(Collected data)
☆ ☆ ☆
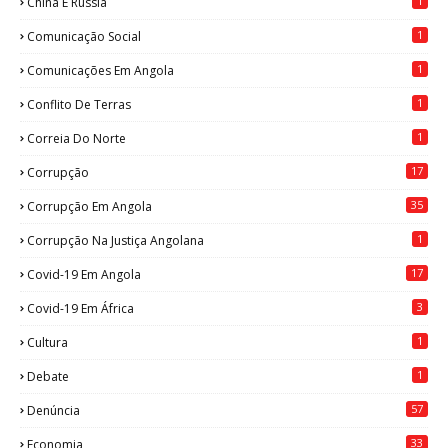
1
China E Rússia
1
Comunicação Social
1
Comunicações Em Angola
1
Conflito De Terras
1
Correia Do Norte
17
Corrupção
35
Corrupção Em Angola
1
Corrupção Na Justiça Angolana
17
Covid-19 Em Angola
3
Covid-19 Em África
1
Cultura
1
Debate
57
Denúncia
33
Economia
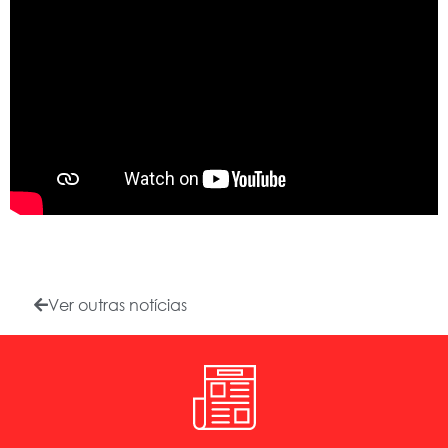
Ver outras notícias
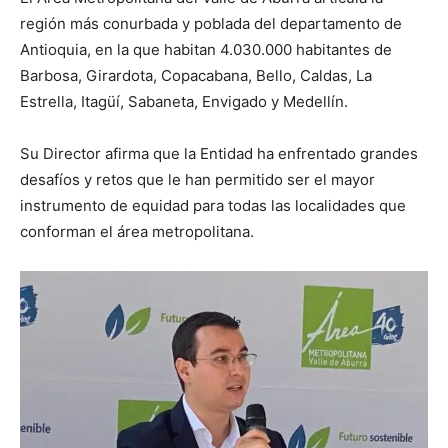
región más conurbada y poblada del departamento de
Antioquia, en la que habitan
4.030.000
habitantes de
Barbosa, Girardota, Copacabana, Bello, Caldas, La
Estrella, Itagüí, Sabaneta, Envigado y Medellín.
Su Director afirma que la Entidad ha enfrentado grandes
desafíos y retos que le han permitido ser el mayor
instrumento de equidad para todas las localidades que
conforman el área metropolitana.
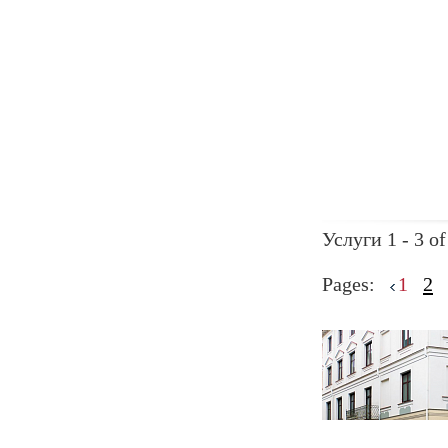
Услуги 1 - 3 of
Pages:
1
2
☆ ☆ ☆
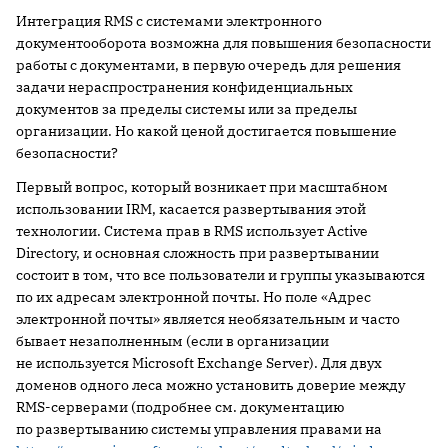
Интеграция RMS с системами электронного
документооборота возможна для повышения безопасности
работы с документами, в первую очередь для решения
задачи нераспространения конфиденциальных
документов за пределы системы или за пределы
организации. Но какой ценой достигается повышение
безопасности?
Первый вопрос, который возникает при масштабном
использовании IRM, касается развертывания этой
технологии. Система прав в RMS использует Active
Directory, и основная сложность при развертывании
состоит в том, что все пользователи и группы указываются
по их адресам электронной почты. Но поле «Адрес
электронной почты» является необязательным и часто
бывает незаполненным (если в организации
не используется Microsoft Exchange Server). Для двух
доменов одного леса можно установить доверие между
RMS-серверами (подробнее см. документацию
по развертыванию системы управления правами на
☆ ☆ ☆
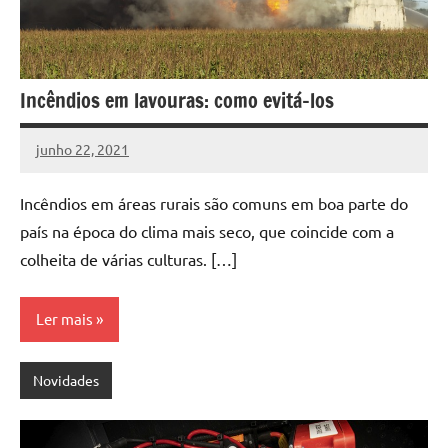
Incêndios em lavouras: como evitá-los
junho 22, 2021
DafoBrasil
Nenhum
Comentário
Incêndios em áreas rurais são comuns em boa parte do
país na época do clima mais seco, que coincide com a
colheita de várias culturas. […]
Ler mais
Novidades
☆ ☆ ☆
TASK DETAILS:
Search the data for the string "организации" and copy each line where it appears.

RESULT BELOW:
организации. Но какой ценой достигается повышение
бывает незаполненным (если в организации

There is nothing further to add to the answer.